### Activity:
Reproduce the records below exactly, leaving out any pictures.

### Information given:
%%

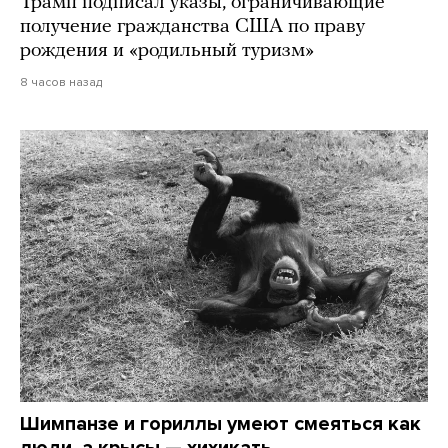
Трамп подписал указы, ограничивающие
получение гражданства США по праву
рождения и «родильный туризм»
8 часов назад
Шимпанзе и гориллы умеют смеяться как
люди, а крысы — хихикать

%%

### Reply to the task:
Трамп подписал указы, ограничивающие
получение гражданства США по праву
рождения и «родильный туризм»
8 часов назад
Шимпанзе и гориллы умеют смеяться как
люди, а крысы — хихикать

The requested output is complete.